You guys..,theres alternate endings. Mitch couldn't cut his daughter up because it wasn't legal...and it has to be. Mitch hid Marion and because Louise was so frazzled from living in fear, she thought Mitch really did kill Marion. Therefore, Mitch hurts Louise and gets to keep Marion, with everything having duration, creativeness and most of all, it's legal.

Silvia said...

Pretty worthwhile data, lots of thanks for your post.

scansion717 said...

I have to agree with the Anonymous poster. The first paragraph states he wants to cause fear through duration, and duration through imagination. What better way to invoke fear than to convince someone that their daughter is dead through their own imagination? Like what the previous poster said, Mitch wanted to (and I quote) "figure some way, perhaps, to take Marion away from her, legally." He wouldn't kill her; that's illegal. Also, another quote shows a child potentially escaping into the night ("There was a child scampering, a smell of damp cement, and the sound of the wind out in the October stars.") The story mentions the outside wind twice more before the story's end. And yes, the other child does run around the house 4 times, but Marion could be hiding (she's very quiet), or that other child could have been in on the trick too.

Anonymous said...

In addition to what Anonymous and scansion717 said, why would he be upset when "some idiot turned on the lights" if he had really dismembered his daughter? Wouldn't that be the culmination of Louise's nightmare and his revenge? On the other hand, it would make more sense if he had simply hid her and turning on the lights too early would let Louise on prematurely that it was just a sick joke. In any case, no matter how drab and dreary your domestic environment is, it is still preferable to the domestic environment of the penitentiary.

Sidney said...

I think we'll call those theories B and C.

Anonymous said...

The child is…legally dead.

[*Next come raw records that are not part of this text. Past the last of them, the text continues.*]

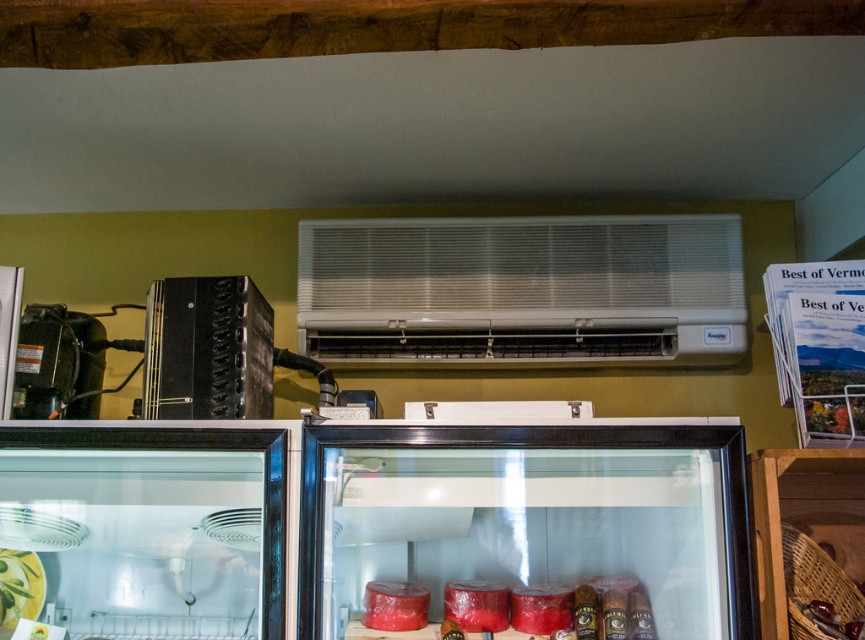 Does black matte accordion at left have a larger size compared to metallic black air conditioner at upper center?

Indeed, black matte accordion at left has a larger size compared to metallic black air conditioner at upper center.

Is black matte accordion at left taller than metallic black air conditioner at upper center?

Correct, black matte accordion at left is much taller as metallic black air conditioner at upper center.

The height and width of the screenshot is (640, 865). What do you see at coordinates (207, 349) in the screenshot?
I see `black matte accordion at left` at bounding box center [207, 349].

Find the location of a particular element. This screenshot has width=865, height=640. black matte accordion at left is located at coordinates (207, 349).

Between point (559, 625) and point (481, 604), which one is positioned behind?

The point (481, 604) is behind.

The height and width of the screenshot is (640, 865). Describe the element at coordinates (626, 604) in the screenshot. I see `shiny red plastic at center` at that location.

Between point (614, 596) and point (457, 596), which one is positioned behind?

Positioned behind is point (457, 596).

You are a GUI agent. You are given a task and a screenshot of the screen. Output one action in this format:
    pyautogui.click(x=<x>, y=<y>)
    Task: Click on the shiny red plastic at center
    This screenshot has width=865, height=640.
    Given the screenshot: What is the action you would take?
    pyautogui.click(x=626, y=604)

Is point (782, 588) more distant than point (393, 600)?

That is False.

Does wooden basket at lower right appear over red matte container at center?

Indeed, wooden basket at lower right is positioned over red matte container at center.

Find the location of a particular element. wooden basket at lower right is located at coordinates (803, 516).

You are a GUI agent. You are given a task and a screenshot of the screen. Output one action in this format:
    pyautogui.click(x=<x>, y=<y>)
    Task: Click on the wooden basket at lower right
    
    Given the screenshot: What is the action you would take?
    point(803,516) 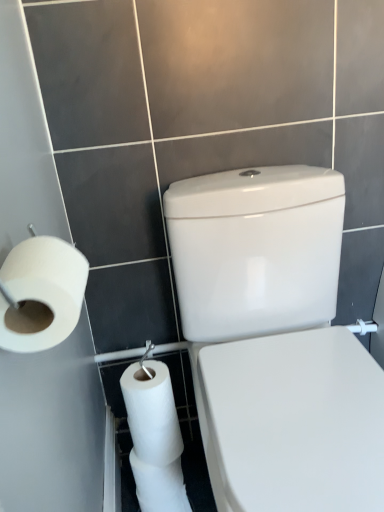 Find the location of a particular element. The image size is (384, 512). white glossy porcelain at center is located at coordinates (275, 341).

Image resolution: width=384 pixels, height=512 pixels. What do you see at coordinates (275, 341) in the screenshot?
I see `white glossy porcelain at center` at bounding box center [275, 341].

The image size is (384, 512). What do you see at coordinates (41, 293) in the screenshot? I see `white matte toilet paper at left` at bounding box center [41, 293].

The image size is (384, 512). Find the location of `white matte toilet paper at left`. white matte toilet paper at left is located at coordinates 41,293.

Locate an element on the screen. The height and width of the screenshot is (512, 384). white glossy porcelain at center is located at coordinates (275, 341).

Would you say white glossy porcelain at center is to the left or to the right of white matte toilet paper at left in the picture?

white glossy porcelain at center is positioned on white matte toilet paper at left's right side.

Does white glossy porcelain at center come behind white matte toilet paper at left?

No, white glossy porcelain at center is closer to the camera.

Is point (217, 360) positioned before point (16, 331)?

No, (217, 360) is further to viewer.

From the image's perspective, between white glossy porcelain at center and white matte toilet paper at left, which one is located above?

From the image's view, white matte toilet paper at left is above.

Based on the photo, from a real-world perspective, who is located lower, white glossy porcelain at center or white matte toilet paper at left?

From a 3D spatial view, white glossy porcelain at center is below.

Between white glossy porcelain at center and white matte toilet paper at left, which one has larger width?

Wider between the two is white glossy porcelain at center.

In terms of height, does white glossy porcelain at center look taller or shorter compared to white matte toilet paper at left?

white glossy porcelain at center is taller than white matte toilet paper at left.

Who is smaller, white glossy porcelain at center or white matte toilet paper at left?

With smaller size is white matte toilet paper at left.

Would you say white glossy porcelain at center is outside white matte toilet paper at left?

That's correct, white glossy porcelain at center is outside of white matte toilet paper at left.

Is white glossy porcelain at center far from white matte toilet paper at left?

No, white glossy porcelain at center is not far from white matte toilet paper at left.

Is white glossy porcelain at center positioned with its back to white matte toilet paper at left?

No, white matte toilet paper at left is not at the back of white glossy porcelain at center.

Consider the image. Can you tell me how much white glossy porcelain at center and white matte toilet paper at left differ in facing direction?

89.1 degrees separate the facing orientations of white glossy porcelain at center and white matte toilet paper at left.

Identify the location of porcelain beneath the white matte toilet paper at left (from a real-world perspective). (275, 341).

Considering the relative positions of white matte toilet paper at left and white glossy porcelain at center in the image provided, is white matte toilet paper at left to the right of white glossy porcelain at center from the viewer's perspective?

No.

Which object is more forward, white matte toilet paper at left or white glossy porcelain at center?

white glossy porcelain at center.

Does point (83, 284) lie behind point (233, 450)?

No, it is not.

From the image's perspective, would you say white matte toilet paper at left is shown under white glossy porcelain at center?

Incorrect, from the image's perspective, white matte toilet paper at left is higher than white glossy porcelain at center.

From a real-world perspective, is white matte toilet paper at left located beneath white glossy porcelain at center?

No, from a real-world perspective, white matte toilet paper at left is not beneath white glossy porcelain at center.

In terms of width, does white matte toilet paper at left look wider or thinner when compared to white glossy porcelain at center?

In the image, white matte toilet paper at left appears to be more narrow than white glossy porcelain at center.

Can you confirm if white matte toilet paper at left is taller than white glossy porcelain at center?

No.

Does white matte toilet paper at left have a larger size compared to white glossy porcelain at center?

No.

Would you say white matte toilet paper at left is outside white glossy porcelain at center?

Indeed, white matte toilet paper at left is completely outside white glossy porcelain at center.

Is white matte toilet paper at left positioned far away from white glossy porcelain at center?

No, white matte toilet paper at left is not far away from white glossy porcelain at center.

Is white matte toilet paper at left oriented towards white glossy porcelain at center?

Yes.

The width and height of the screenshot is (384, 512). In order to click on porcelain on the right of white matte toilet paper at left in this screenshot , I will do `click(275, 341)`.

Where is `porcelain to the right of white matte toilet paper at left`? This screenshot has width=384, height=512. porcelain to the right of white matte toilet paper at left is located at coordinates (275, 341).

Where is `toilet paper behind the white glossy porcelain at center`? This screenshot has width=384, height=512. toilet paper behind the white glossy porcelain at center is located at coordinates (41, 293).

Louise will have the vision (ultimate horror) for the rest of her life (prolonged) because "some idiot turned on the lights."

Anonymous said...

Marion was never dead. The story says the guests love mich, he's a fun and loving family man while Louise is quiet and introverted in front of the guests because they don't see the horror of mich that Louise sees. Plus if you think, you assume that Mich would cut a nine year old girl through bone in enough time to put her body in various bowls. NOO! He hid Marion and Louise would assume Mich would be devil enough to cut her daughter up LOOKING INSANE TOWARDS THE GUESTS then Louise would be put away in an asylum WHERE SHE WOULD NEVER SEE MARION AGAIN. It's legal, has Louise suffer and creative. Louise be put in an insane asylum is logical toward the story because no one is there to support her because they all think she's crazy enough to think that "fun Mich" would cut his daughter up.

Bob Lizarraga said...

I think Marion's dead - EC chose this story BECAUSE of the horrible ending, which they were known for. Just my 2 cents....

Mean Old Man said...

I don't think he killed the child ... along with the other issues in this thread, he simply did not have time to butcher her in the fashion described. So, yeah, he's just trying to drive the wife nuts in front of a group of friends.

Unknown said...

I began reading the Alfred Hitchcock collection of short story magazines (monthly)when I was about 12. I have been looking for this for years! Tonight it popped into my head again and I thought, what the hell, Google it. :) I'm a happy camper.

Gene B. said...

Yes, "The story says the guests love mich, he's a fun and loving family man..." but Bradbury also gives us Mitch's thoughts, especially his bitter suspicion that Marion is not his child. I've never had any doubt that those little Halloween-dressed kids were not holding grapes and spaghetti.